Is There Something Wrong With That Lady?

Is There Something Wrong With That Lady?
By Debra Oswald. Griffin Theatre Company. SBW Stables Theatre, Kings Cross. April 13 – 24, 2021

Debra Oswald is a success, writer of three novels and about ten produced plays (albeit last century) and creator of the acclaimed Offspring series and heaps of other telly. 

Now she takes to the stage with this solo memoir about what a fraught and thankless journey it’s been.  Sensibly, she admits her good blessings, professionally and with family, before launching into her lifetime of anxieties, and shares these with such an engaging, self-deprecating wit.

Oswald has a great eye for period detail and human flaws – especially her own – much like her partner, broadcaster and fellow writer Richard Glover.  She’s a teenage playwright trapped in 1960’s suburbia, precocious and yet self-doubting, a young hypochondriac then a late age virgin desperate to lose it, a mum paying off her young sons for good storylines for Bananas in Pyjamas.

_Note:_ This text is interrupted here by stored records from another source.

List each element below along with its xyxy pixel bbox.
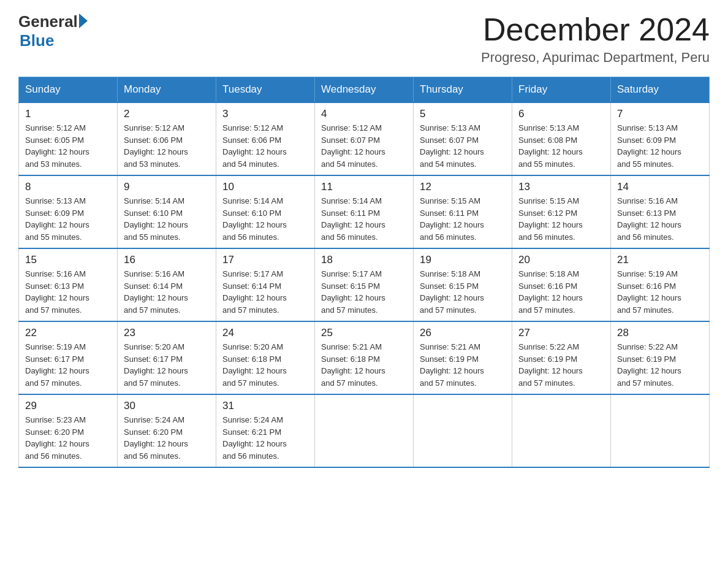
day-number: 2: [124, 108, 210, 120]
calendar-day-cell: 13 Sunrise: 5:15 AMSunset: 6:12 PMDaylig…: [512, 175, 611, 248]
calendar-week-row: 29 Sunrise: 5:23 AMSunset: 6:20 PMDaylig…: [19, 394, 710, 467]
logo: General Blue: [18, 12, 88, 50]
calendar-week-row: 1 Sunrise: 5:12 AMSunset: 6:05 PMDayligh…: [19, 102, 710, 175]
day-number: 31: [222, 400, 308, 412]
logo-general-text: General: [18, 12, 78, 31]
calendar-day-header: Thursday: [414, 77, 512, 103]
day-info: Sunrise: 5:19 AMSunset: 6:17 PMDaylight:…: [25, 342, 89, 388]
logo-arrow-icon: [79, 13, 88, 28]
day-number: 23: [124, 327, 210, 339]
day-number: 10: [222, 181, 308, 193]
day-info: Sunrise: 5:14 AMSunset: 6:11 PMDaylight:…: [321, 196, 385, 242]
calendar-day-cell: 2 Sunrise: 5:12 AMSunset: 6:06 PMDayligh…: [118, 102, 216, 175]
day-info: Sunrise: 5:22 AMSunset: 6:19 PMDaylight:…: [518, 342, 583, 388]
day-number: 6: [518, 108, 604, 120]
calendar-day-cell: 17 Sunrise: 5:17 AMSunset: 6:14 PMDaylig…: [216, 248, 315, 321]
day-info: Sunrise: 5:13 AMSunset: 6:08 PMDaylight:…: [518, 123, 583, 169]
calendar-day-cell: 27 Sunrise: 5:22 AMSunset: 6:19 PMDaylig…: [512, 321, 611, 394]
calendar-day-cell: 5 Sunrise: 5:13 AMSunset: 6:07 PMDayligh…: [414, 102, 512, 175]
day-number: 30: [124, 400, 210, 412]
calendar-day-cell: 10 Sunrise: 5:14 AMSunset: 6:10 PMDaylig…: [216, 175, 315, 248]
calendar-day-cell: 11 Sunrise: 5:14 AMSunset: 6:11 PMDaylig…: [315, 175, 414, 248]
day-number: 21: [617, 254, 703, 266]
title-block: December 2024 Progreso, Apurimac Departm…: [481, 12, 710, 66]
calendar-day-cell: 24 Sunrise: 5:20 AMSunset: 6:18 PMDaylig…: [216, 321, 315, 394]
day-info: Sunrise: 5:24 AMSunset: 6:21 PMDaylight:…: [222, 415, 287, 461]
calendar-week-row: 15 Sunrise: 5:16 AMSunset: 6:13 PMDaylig…: [19, 248, 710, 321]
calendar-day-header: Friday: [512, 77, 611, 103]
calendar-day-cell: 29 Sunrise: 5:23 AMSunset: 6:20 PMDaylig…: [19, 394, 118, 467]
calendar-day-cell: [414, 394, 512, 467]
calendar-day-cell: 9 Sunrise: 5:14 AMSunset: 6:10 PMDayligh…: [118, 175, 216, 248]
day-info: Sunrise: 5:21 AMSunset: 6:19 PMDaylight:…: [420, 342, 484, 388]
day-info: Sunrise: 5:13 AMSunset: 6:09 PMDaylight:…: [25, 196, 89, 242]
calendar-day-cell: 16 Sunrise: 5:16 AMSunset: 6:14 PMDaylig…: [118, 248, 216, 321]
calendar-day-header: Wednesday: [315, 77, 414, 103]
day-number: 4: [321, 108, 407, 120]
day-info: Sunrise: 5:18 AMSunset: 6:16 PMDaylight:…: [518, 269, 583, 315]
day-info: Sunrise: 5:21 AMSunset: 6:18 PMDaylight:…: [321, 342, 385, 388]
day-info: Sunrise: 5:20 AMSunset: 6:18 PMDaylight:…: [222, 342, 287, 388]
calendar-day-cell: 4 Sunrise: 5:12 AMSunset: 6:07 PMDayligh…: [315, 102, 414, 175]
day-info: Sunrise: 5:12 AMSunset: 6:07 PMDaylight:…: [321, 123, 385, 169]
day-info: Sunrise: 5:22 AMSunset: 6:19 PMDaylight:…: [617, 342, 681, 388]
day-number: 15: [25, 254, 111, 266]
calendar-day-cell: [611, 394, 710, 467]
day-info: Sunrise: 5:12 AMSunset: 6:06 PMDaylight:…: [222, 123, 287, 169]
day-info: Sunrise: 5:20 AMSunset: 6:17 PMDaylight:…: [124, 342, 188, 388]
calendar-day-cell: 21 Sunrise: 5:19 AMSunset: 6:16 PMDaylig…: [611, 248, 710, 321]
calendar-day-cell: 31 Sunrise: 5:24 AMSunset: 6:21 PMDaylig…: [216, 394, 315, 467]
calendar-day-cell: 25 Sunrise: 5:21 AMSunset: 6:18 PMDaylig…: [315, 321, 414, 394]
calendar-day-cell: 12 Sunrise: 5:15 AMSunset: 6:11 PMDaylig…: [414, 175, 512, 248]
day-info: Sunrise: 5:12 AMSunset: 6:06 PMDaylight:…: [124, 123, 188, 169]
calendar-day-cell: 19 Sunrise: 5:18 AMSunset: 6:15 PMDaylig…: [414, 248, 512, 321]
day-number: 12: [420, 181, 506, 193]
day-number: 7: [617, 108, 703, 120]
day-info: Sunrise: 5:15 AMSunset: 6:12 PMDaylight:…: [518, 196, 583, 242]
day-info: Sunrise: 5:16 AMSunset: 6:14 PMDaylight:…: [124, 269, 188, 315]
day-number: 17: [222, 254, 308, 266]
calendar-day-cell: 7 Sunrise: 5:13 AMSunset: 6:09 PMDayligh…: [611, 102, 710, 175]
day-number: 9: [124, 181, 210, 193]
day-info: Sunrise: 5:15 AMSunset: 6:11 PMDaylight:…: [420, 196, 484, 242]
day-number: 3: [222, 108, 308, 120]
calendar-day-cell: 1 Sunrise: 5:12 AMSunset: 6:05 PMDayligh…: [19, 102, 118, 175]
calendar-day-cell: 23 Sunrise: 5:20 AMSunset: 6:17 PMDaylig…: [118, 321, 216, 394]
calendar-week-row: 8 Sunrise: 5:13 AMSunset: 6:09 PMDayligh…: [19, 175, 710, 248]
day-info: Sunrise: 5:17 AMSunset: 6:15 PMDaylight:…: [321, 269, 385, 315]
month-title: December 2024: [481, 12, 710, 47]
day-number: 18: [321, 254, 407, 266]
day-number: 1: [25, 108, 111, 120]
location-subtitle: Progreso, Apurimac Department, Peru: [481, 50, 710, 66]
day-number: 27: [518, 327, 604, 339]
day-number: 24: [222, 327, 308, 339]
logo-blue-text: Blue: [20, 31, 54, 50]
day-info: Sunrise: 5:13 AMSunset: 6:07 PMDaylight:…: [420, 123, 484, 169]
day-info: Sunrise: 5:19 AMSunset: 6:16 PMDaylight:…: [617, 269, 681, 315]
calendar-day-cell: 3 Sunrise: 5:12 AMSunset: 6:06 PMDayligh…: [216, 102, 315, 175]
day-number: 25: [321, 327, 407, 339]
calendar-day-cell: 18 Sunrise: 5:17 AMSunset: 6:15 PMDaylig…: [315, 248, 414, 321]
calendar-day-cell: 22 Sunrise: 5:19 AMSunset: 6:17 PMDaylig…: [19, 321, 118, 394]
calendar-day-header: Sunday: [19, 77, 118, 103]
calendar-day-cell: [315, 394, 414, 467]
calendar-day-cell: 15 Sunrise: 5:16 AMSunset: 6:13 PMDaylig…: [19, 248, 118, 321]
day-info: Sunrise: 5:14 AMSunset: 6:10 PMDaylight:…: [222, 196, 287, 242]
day-number: 8: [25, 181, 111, 193]
day-number: 26: [420, 327, 506, 339]
page-header: General Blue December 2024 Progreso, Apu…: [18, 12, 710, 66]
calendar-day-cell: 30 Sunrise: 5:24 AMSunset: 6:20 PMDaylig…: [118, 394, 216, 467]
day-number: 13: [518, 181, 604, 193]
calendar-day-header: Tuesday: [216, 77, 315, 103]
day-number: 28: [617, 327, 703, 339]
day-number: 22: [25, 327, 111, 339]
calendar-header-row: SundayMondayTuesdayWednesdayThursdayFrid…: [19, 77, 710, 103]
day-info: Sunrise: 5:14 AMSunset: 6:10 PMDaylight:…: [124, 196, 188, 242]
calendar-day-cell: 6 Sunrise: 5:13 AMSunset: 6:08 PMDayligh…: [512, 102, 611, 175]
day-info: Sunrise: 5:16 AMSunset: 6:13 PMDaylight:…: [25, 269, 89, 315]
day-info: Sunrise: 5:24 AMSunset: 6:20 PMDaylight:…: [124, 415, 188, 461]
calendar-day-header: Monday: [118, 77, 216, 103]
calendar-day-cell: 8 Sunrise: 5:13 AMSunset: 6:09 PMDayligh…: [19, 175, 118, 248]
day-number: 29: [25, 400, 111, 412]
calendar-week-row: 22 Sunrise: 5:19 AMSunset: 6:17 PMDaylig…: [19, 321, 710, 394]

Through it all, why, she asks, do writers write? 

We warm to her success which comes remarkably early and sigh at her middle aged exasperation as that fades, especially for female playwrights.  Pained by rejection, she dumps the theatre, but throws to the floor piles of other manuscripts, other work which never got up.  For a non-professional performer, Oswald mostly glides entertainingly through her many tangents, supported by props, moves and projected images, directed by Lee Lewis.

A sharp edit would cut the generalising, maintain the urgency, but we love Oswald for baring her heart with such laughter.  Of course, it takes success to be up to that.